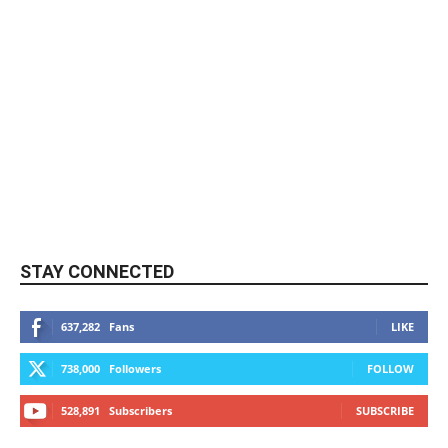
STAY CONNECTED
637,282
Fans
LIKE
738,000
Followers
FOLLOW
528,891
Subscribers
SUBSCRIBE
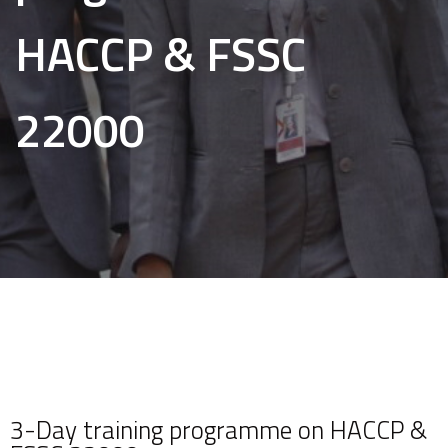
HACCP & FSSC
22000
3-Day training programme on HACCP &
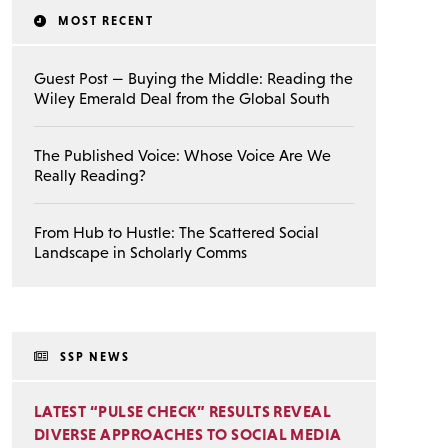
MOST RECENT
Guest Post — Buying the Middle: Reading the
Wiley Emerald Deal from the Global South
The Published Voice: Whose Voice Are We
Really Reading?
From Hub to Hustle: The Scattered Social
Landscape in Scholarly Comms
SSP NEWS
LATEST “PULSE CHECK” RESULTS REVEAL
DIVERSE APPROACHES TO SOCIAL MEDIA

☆ ☆ ☆ ☆

_DESCRIPTION OF THE TASK_: Hand back the records above exactly, leaving out every picture.

_RESULT OF THIS EXERCISE_:
STAY CONNECTED
637,282
Fans
LIKE
738,000
Followers
FOLLOW
528,891
Subscribers
SUBSCRIBE
HACCP & FSSC
22000
3-Day training programme on HACCP &
MOST RECENT
Guest Post — Buying the Middle: Reading the
Wiley Emerald Deal from the Global South
The Published Voice: Whose Voice Are We
Really Reading?
From Hub to Hustle: The Scattered Social
Landscape in Scholarly Comms
SSP NEWS
LATEST “PULSE CHECK” RESULTS REVEAL
DIVERSE APPROACHES TO SOCIAL MEDIA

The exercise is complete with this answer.